But while Rwanda did not meet its target to transform into a middle-income state by 2020, it has nevertheless made progress in the education sector that should be recognised. The country has now near-universal access to primary education with net enrolment rates of 98 per cent. There are also roughly equal numbers of boys and girls in pre-primary, primary and secondary schools in Rwanda. Compared to other sub-Saharan African countries, Rwanda has made great improvements in the education sector based on the gains made in primary school gross enrolment, out-of-school and retention rates and considering that the country came out of a genocidal civil war in the 1990s. Those of us living and travelling across the country can also see that the government of Rwanda has built more schools across the country to address congestion in classrooms.

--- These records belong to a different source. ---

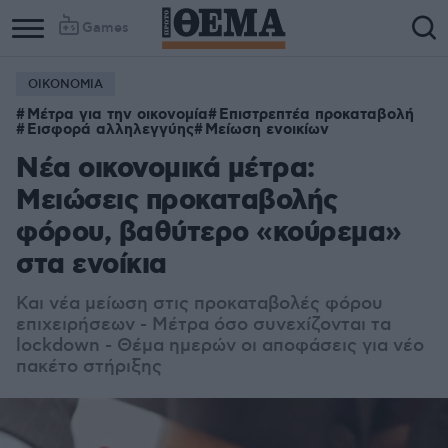
Games
ΟΙΚΟΝΟΜΙΑ
Μέτρα για την οικονομία
Επιστρεπτέα προκαταβολή
Εισφορά αλληλεγγύης
Μείωση ενοικίων
Νέα οικονομικά μέτρα:
Μειώσεις προκαταβολής
φόρου, βαθύτερο «κούρεμα»
στα ενοίκια
Και νέα μείωση στις προκαταβολές φόρου
επιχειρήσεων - Μέτρα όσο συνεχίζονται τα
lockdown - Θέμα ημερών οι αποφάσεις για νέο
πακέτο στήριξης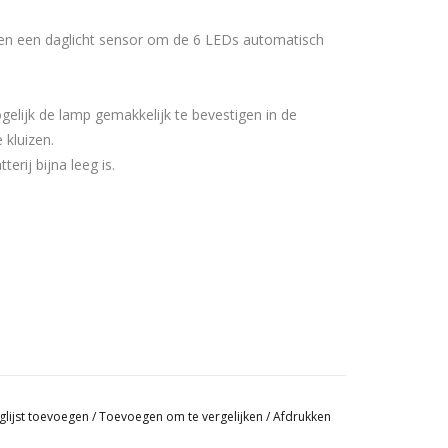
 en een daglicht sensor om de 6 LEDs automatisch
ijk de lamp gemakkelijk te bevestigen in de
 kluizen.
rij bijna leeg is.
glijst toevoegen
/
Toevoegen om te vergelijken
/
Afdrukken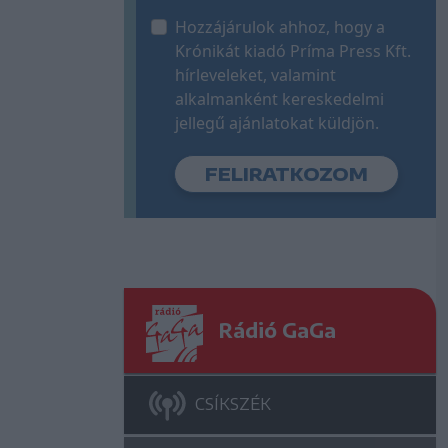
Hozzájárulok ahhoz, hogy a
Krónikát kiadó Príma Press Kft.
hírleveleket, valamint
alkalmanként kereskedelmi
jellegű ajánlatokat küldjön.
Rádió GaGa
CSÍKSZÉK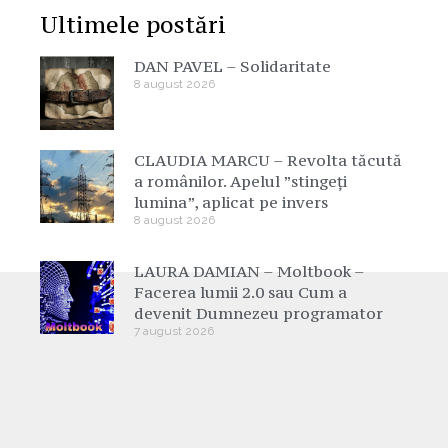
Ultimele postări
DAN PAVEL – Solidaritate
8 august 2026
CLAUDIA MARCU – Revolta tăcută
a românilor. Apelul ”stingeți
lumina”, aplicat pe invers
8 august 2026
LAURA DAMIAN – Moltbook –
Facerea lumii 2.0 sau Cum a
devenit Dumnezeu programator
7 august 2026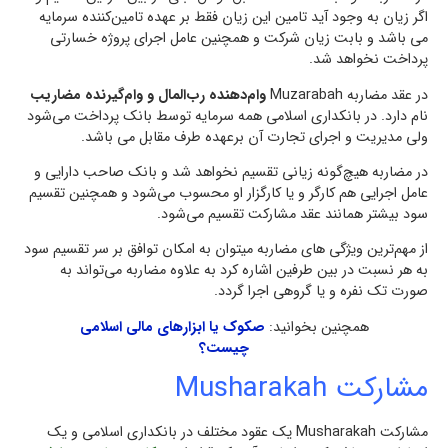
اگر زیان به وجود آید تامین این زيان فقط بر عهده تامين‌كننده سرمايه
می باشد و بابت زيان شركت و همچنین عامل اجراي پروژه خسارتي
پرداخت نخواهد شد.
در عقد مضاربه Muzarabah
وام‌دهنده رب‌المال و وام‌گيرنده مضاريب
نام دارد. در بانكداری اسلامی همه سرمايه توسط بانك پرداخت مي‌شود
ولی مديريت و اجراي تجارت آن برعهده طرف مقابل می باشد.
در مضاربه هيچ‌گونه زياني تقسيم نخواهد شد و بانك صاحب دارايي و
عامل اجرايي هم كارگر و يا كارگزار او محسوب مي‌شود و همچنین تقسيم
سود بيشتر همانند عقد مشاركت تقسيم مي‌شود.
از مهم‌ترين ويژگي های مضاربه میتوان به امكان توافق بر سر تقسيم سود
به هر نسبت در بین طرفين اشاره کرد به علاوه مضاربه مي‌تواند به
صورت تک نفره و يا گروهي اجرا گردد.
همچنین بخوانید:
صکوک یا ابزارهای مالی اسلامی
چیست؟
مشاركت Musharakah
مشاركت Musharakah یک عقود مختلف در بانكداری اسلامی و یک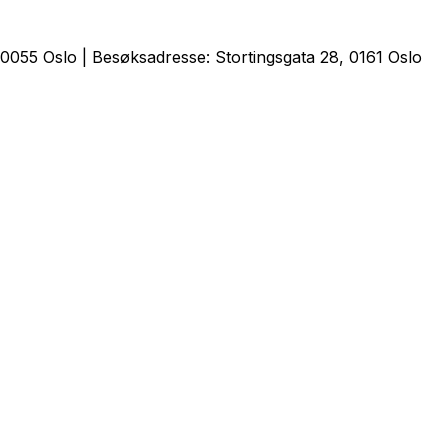
0055 Oslo | Besøksadresse: Stortingsgata 28, 0161 Oslo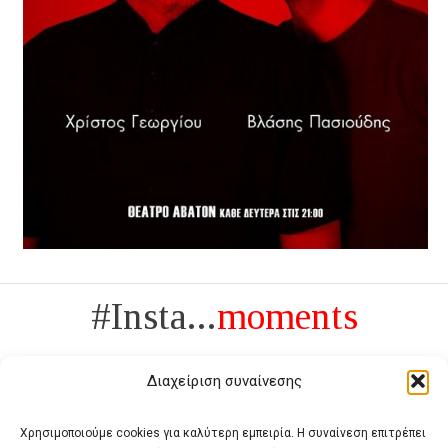
#Insta...
moments
Διαχείριση συναίνεσης
Χρησιμοποιούμε cookies για καλύτερη εμπειρία. Η συναίνεση επιτρέπει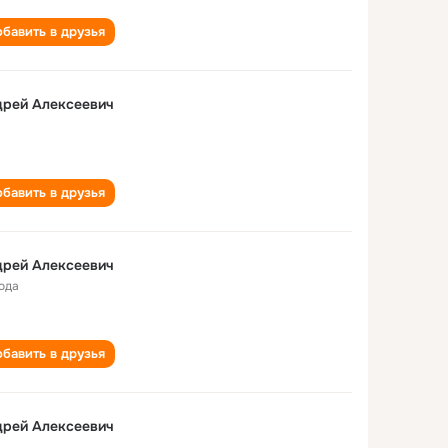
бавить в друзья
дрей Алексеевич
бавить в друзья
дрей Алексеевич
года
бавить в друзья
Андрей Алексеевич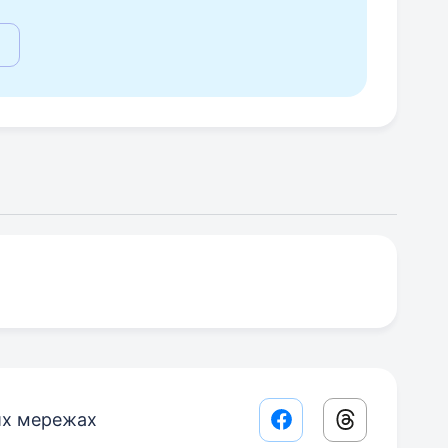
их мережах
Facebook share lin
Threads sha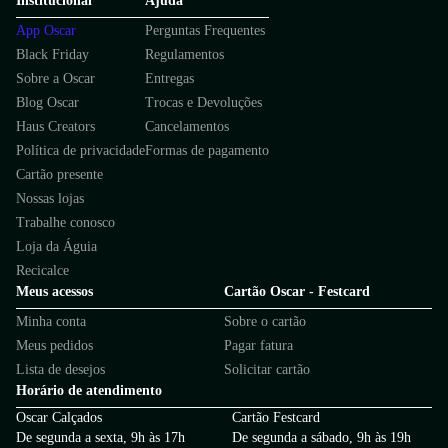
Institucional
Ajuda
App Oscar
Perguntas Frequentes
Black Friday
Regulamentos
Sobre a Oscar
Entregas
Blog Oscar
Trocas e Devoluções
Haus Creators
Cancelamentos
Política de privacidade
Formas de pagamento
Cartão presente
Nossas lojas
Trabalhe conosco
Loja da Águia
Recicalce
Meus acessos
Cartão Oscar - Festcard
Minha conta
Sobre o cartão
Meus pedidos
Pagar fatura
Lista de desejos
Solicitar cartão
Horário de atendimento
Oscar Calçados
Cartão Festcard
De segunda a sexta, 9h às 17h
De segunda a sábado, 9h às 19h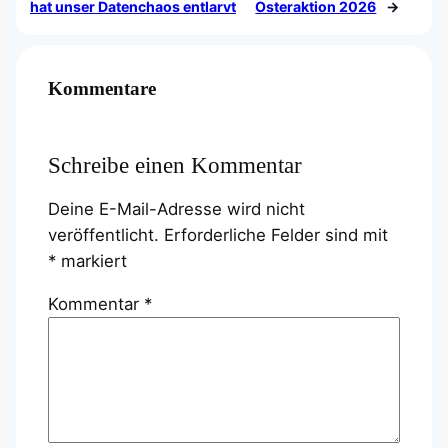
hat unser Datenchaos entlarvt
Osteraktion 2026
→
Kommentare
Schreibe einen Kommentar
Deine E-Mail-Adresse wird nicht
veröffentlicht.
Erforderliche Felder sind mit
*
markiert
Kommentar
*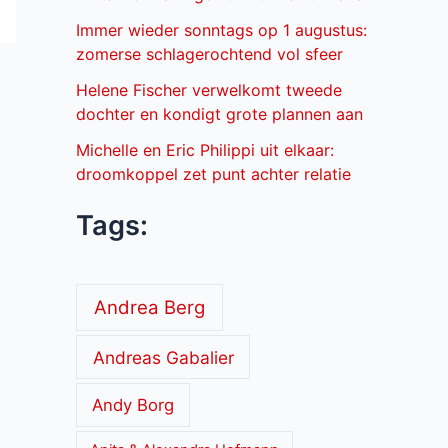
Immer wieder sonntags op 1 augustus:
zomerse schlagerochtend vol sfeer
Helene Fischer verwelkomt tweede
dochter en kondigt grote plannen aan
Michelle en Eric Philippi uit elkaar:
droomkoppel zet punt achter relatie
Tags:
Andrea Berg
Andreas Gabalier
Andy Borg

However, education in Rwanda is faced with serious challenges which, if not addressed, the country will not attain its ambition to become a middle-income by 2035 and a high-income by 2050. The World Bank’s comparison with middle- and high-income countries, to whose ranks Rwanda aspires to join, shows that Rwanda lags far behind in primary and lower secondary school completion levels.

The gains made in education are not equally distributed across Rwanda. There are, for instance, wide disparities in lower secondary education by income and urban–rural residence. Whereas lower secondary school gross enrolment ratio level is 82 per cent in urban areas, it is only 44 per cent in rural areas. Moreover, transition rates between primary and lower secondary education are 53 per cent in urban areas, and 33 per cent in rural areas. School completion is 52 per cent among the richest quintile while it is 26 per cent among the poorest. Any future development strategy is unlikely to succeed if it does not provide basic equality of opportunity for all in Rwanda.

The standard of education in Rwanda is another major challenge. At the end of Grade 3, 85 per cent of Rwandan students were rated “below comprehension” in a recent reading test, and one in six could not answer any reading comprehension question. In my view, the quality of education has been partly affected by the abrupt changes in the language of instruction that have taken place without much planning since 2008.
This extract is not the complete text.